Alors que l’Iran et les États-Unis, par l’intermédiaire d’Oman, déclarent être prêts à poursuivre les négociations sur le programme nucléaire, la Russie mène ses propres consultations à Téhéran. Formellement — sur l’énergie. En fait — sur l’ancrage stratégique dans le secteur atomique et pétrolier iranien.
La visite du ministre russe de l’Énergie, Sergueï Tsivilev, dans la capitale iranienne a été accompagnée de déclarations sur de « bonnes nouvelles ». Moscou travaille activement à la construction des deuxième et troisième unités de la centrale nucléaire de Bouchehr. Selon lui, l’équipement est déjà commandé et en cours de production.
La centrale nucléaire de Bouchehr et les projets pétroliers : énergie ou politique
Nouvelles unités et anciennes dépendances
La centrale nucléaire de Bouchehr est le seul site atomique opérationnel en Iran, construit avec la participation de la Russie. L’extension de la centrale signifie un approfondissement de la dépendance technologique de Téhéran vis-à-vis de Moscou.
Parallèlement, les entreprises russes sont impliquées dans le développement de sept gisements pétroliers iraniens. Quatre mémorandums de coopération dans le domaine énergétique ont été signés.
Formellement, il s’agit d’énergie atomique civile et de partenariat économique. Mais dans le contexte des sanctions et des restrictions internationales, de tels projets acquièrent inévitablement une dimension géopolitique.
Soutien au programme nucléaire — « dans le cadre d’objectifs civils »
Moscou souligne que la coopération concerne exclusivement l’atome pacifique. Cependant, l’expansion de l’infrastructure atomique renforce le potentiel technique d’un pays sous l’attention constante de l’AIEA et des services de renseignement occidentaux.
Le soutien à Téhéran dans le contexte des négociations en cours avec les États-Unis apparaît comme un signal : la Russie n’a pas l’intention de rester à l’écart de la future architecture de l’accord nucléaire.
Uranium, stockage et rôle de la Russie dans le futur accord
Un élément distinct de la discussion est le sort de l’uranium enrichi iranien. Il a été précédemment rapporté que dans le cadre d’un éventuel accord avec les États-Unis, une partie du matériel nucléaire pourrait être stockée sur le territoire russe.

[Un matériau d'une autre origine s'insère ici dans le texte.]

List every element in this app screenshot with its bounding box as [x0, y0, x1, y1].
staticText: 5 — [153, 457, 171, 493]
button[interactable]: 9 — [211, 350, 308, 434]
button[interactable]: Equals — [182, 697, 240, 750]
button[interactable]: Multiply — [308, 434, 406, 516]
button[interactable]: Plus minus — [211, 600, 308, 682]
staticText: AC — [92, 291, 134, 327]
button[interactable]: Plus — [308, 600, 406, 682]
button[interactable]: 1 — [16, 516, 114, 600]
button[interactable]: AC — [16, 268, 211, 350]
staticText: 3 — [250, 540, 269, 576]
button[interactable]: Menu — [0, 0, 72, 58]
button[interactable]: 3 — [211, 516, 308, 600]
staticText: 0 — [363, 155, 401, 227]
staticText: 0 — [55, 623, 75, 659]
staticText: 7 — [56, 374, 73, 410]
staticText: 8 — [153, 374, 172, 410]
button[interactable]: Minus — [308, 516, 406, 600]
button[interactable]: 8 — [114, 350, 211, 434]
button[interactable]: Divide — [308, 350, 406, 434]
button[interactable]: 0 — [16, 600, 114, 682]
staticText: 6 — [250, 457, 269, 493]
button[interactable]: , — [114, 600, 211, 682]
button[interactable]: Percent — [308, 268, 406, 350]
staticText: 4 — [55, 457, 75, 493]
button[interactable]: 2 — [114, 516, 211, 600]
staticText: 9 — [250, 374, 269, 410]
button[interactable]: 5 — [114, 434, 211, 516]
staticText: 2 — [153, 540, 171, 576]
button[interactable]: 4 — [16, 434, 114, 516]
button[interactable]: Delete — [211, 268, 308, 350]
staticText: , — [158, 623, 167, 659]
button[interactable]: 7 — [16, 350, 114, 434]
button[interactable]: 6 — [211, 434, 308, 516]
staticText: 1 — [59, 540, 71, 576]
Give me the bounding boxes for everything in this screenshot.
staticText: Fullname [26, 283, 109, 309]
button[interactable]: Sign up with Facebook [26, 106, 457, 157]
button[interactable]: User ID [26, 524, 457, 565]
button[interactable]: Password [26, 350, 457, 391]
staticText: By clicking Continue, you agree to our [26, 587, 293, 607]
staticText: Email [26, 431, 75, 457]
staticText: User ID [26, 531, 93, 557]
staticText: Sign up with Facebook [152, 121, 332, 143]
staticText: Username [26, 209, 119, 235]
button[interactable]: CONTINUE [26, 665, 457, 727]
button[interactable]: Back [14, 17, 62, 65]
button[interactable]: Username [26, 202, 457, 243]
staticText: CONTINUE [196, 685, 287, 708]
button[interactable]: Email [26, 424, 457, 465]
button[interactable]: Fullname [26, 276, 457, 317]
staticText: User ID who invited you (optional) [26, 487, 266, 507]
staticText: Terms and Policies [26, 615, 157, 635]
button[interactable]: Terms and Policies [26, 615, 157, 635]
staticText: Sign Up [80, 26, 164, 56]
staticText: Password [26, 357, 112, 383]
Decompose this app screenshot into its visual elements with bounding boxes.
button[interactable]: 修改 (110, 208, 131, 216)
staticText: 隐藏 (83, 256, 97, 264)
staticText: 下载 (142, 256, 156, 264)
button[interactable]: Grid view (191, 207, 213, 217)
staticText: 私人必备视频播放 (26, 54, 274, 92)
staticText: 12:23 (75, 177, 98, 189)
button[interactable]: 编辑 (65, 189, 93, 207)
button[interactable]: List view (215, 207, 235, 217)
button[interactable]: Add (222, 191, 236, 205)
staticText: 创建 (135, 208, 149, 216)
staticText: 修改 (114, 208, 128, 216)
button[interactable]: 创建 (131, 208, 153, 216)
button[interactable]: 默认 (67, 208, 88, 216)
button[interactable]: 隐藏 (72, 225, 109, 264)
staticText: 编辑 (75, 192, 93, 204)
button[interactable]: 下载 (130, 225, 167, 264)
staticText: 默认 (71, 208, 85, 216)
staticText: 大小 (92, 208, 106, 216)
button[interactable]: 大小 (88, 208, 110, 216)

Téhéran rejette publiquement ce schéma, le qualifiant de violation de la souveraineté. Cependant, selon The Wall Street Journal, lors des consultations à Oman, la partie iranienne a laissé entendre qu’elle était prête à envisager cette option comme un compromis.
Si la Russie devient le gardien du matériel nucléaire iranien, cela la consolidera automatiquement comme un participant obligatoire à toute négociation future. Une telle démarche transforme Moscou en garant, et non simplement en observateur du processus.
Calcul géopolitique et position de l’Occident
Pour la Russie, participer à la configuration nucléaire autour de l’Iran est un moyen de retrouver son influence diplomatique au Moyen-Orient. C’est aussi un outil de pression dans un contexte plus large des relations avec l’Occident.
Alors que les États-Unis et l’Iran discutent, par l’intermédiaire d’Oman, des « principes directeurs » d’un éventuel accord, Moscou renforce sa présence à Téhéran par des contrats énergétiques à long terme.
Dans ce contexte, НАновости — Nouvelles d’Israël | Nikk.Agency notent : si la Russie obtient le statut de gardien de l’uranium iranien et construit simultanément de nouvelles unités à Bouchehr, elle devient en fait une partie structurelle de l’accord futur.
Pour Israël, cette configuration a une signification directe. Le renforcement de l’infrastructure atomique de l’Iran et l’implication de la Russie dans le cycle nucléaire modifient l’équilibre de la sécurité régionale.
Les négociations à Oman peuvent se poursuivre. Mais les négociations parallèles à Téhéran forment déjà une réalité alternative, où Moscou consolide sa place à la table avant que le document ne soit signé.
L’Occident discute encore des paramètres d’un éventuel accord. La Russie — pose l’infrastructure pour son avenir.